2 . A method according to claim 1 wherein the fermentable carbon substrate is derived from a grain or sugar source selected from the group consisting of wheat, corn, barley, oats, rye, sugar cane, sugar beets, cassaya, sweet sorghum, and mixtures thereof.
3 . A method according to claim 1 wherein the fermentable carbon substrate is derived from cellulosic or lignocellulosic biomass selected from the group consisting of corn cobs, crop residues, corn husks, corn stover, grasses, wheat straw, barley straw, hay, rice straw, switchgrass, waste paper, sugar cane bagasse, sorghum, soy, components obtained from milling of grains, trees, branches, roots, leaves, wood chips, sawdust, shrubs and bushes, vegetables, fruits, flowers, animal manure, and mixtures thereof.
4 . A method according to claim 1 wherein the fermentable carbon substrate is selected from the group consisting of monosaccharides, oligosaccharides, and polysaccharides.
5 . A method according to claim 1 wherein the fermentation culture is maintained under conditions selected from the group consisting of anaerobic conditions and microaerobic conditions.
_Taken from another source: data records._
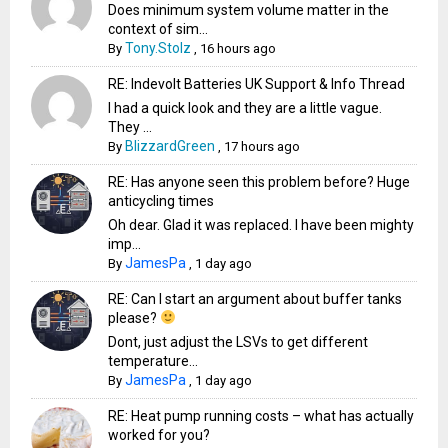
Does minimum system volume matter in the
context of sim...
Tony.Stolz
By
,
16 hours ago
RE: Indevolt Batteries UK Support & Info Thread
I had a quick look and they are a little vague.
They ...
BlizzardGreen
By
,
17 hours ago
RE: Has anyone seen this problem before? Huge
anticycling times
Oh dear. Glad it was replaced. I have been mighty
imp...
JamesPa
By
,
1 day ago
RE: Can I start an argument about buffer tanks
please?
Dont, just adjust the LSVs to get different
temperature...
JamesPa
By
,
1 day ago
RE: Heat pump running costs – what has actually
worked for you?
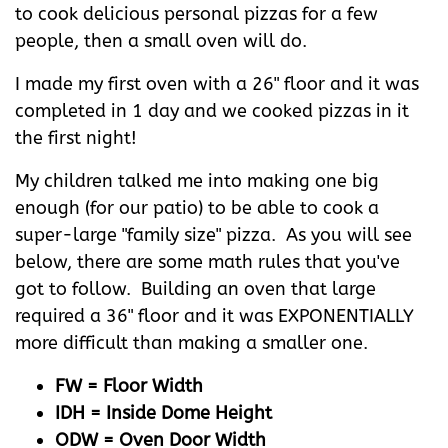
to cook delicious personal pizzas for a few
people, then a small oven will do.
I made my first oven with a 26" floor and it was
completed in 1 day and we cooked pizzas in it
the first night!
My children talked me into making one big
enough (for our patio) to be able to cook a
super-large "family size" pizza. As you will see
below, there are some math rules that you've
got to follow. Building an oven that large
required a 36" floor and it was EXPONENTIALLY
more difficult than making a smaller one.
FW = Floor Width
IDH = Inside Dome Height
ODW = Oven Door Width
6 . A method according to claim 1 wherein while growing the production host in (c) at a first temperature over a first period of time, a metabolic parameter of the fermentation culture is monitored.
7 . A method according to claim 6 wherein the metabolic parameter that is monitored is selected from the group consisting of optical density, pH, respiratory quotient, fermentable carbon substrate utilization, CO 2 production, and isobutanol production.
8 . A method according to claim 1 wherein lowering the temperature of the fermentation culture of step (d) occurs at a predetermined time.
9 . A method according to claim 1 wherein the lowering of the temperature of the fermentation culture of step (d) coincides with a change in a metabolic parameter.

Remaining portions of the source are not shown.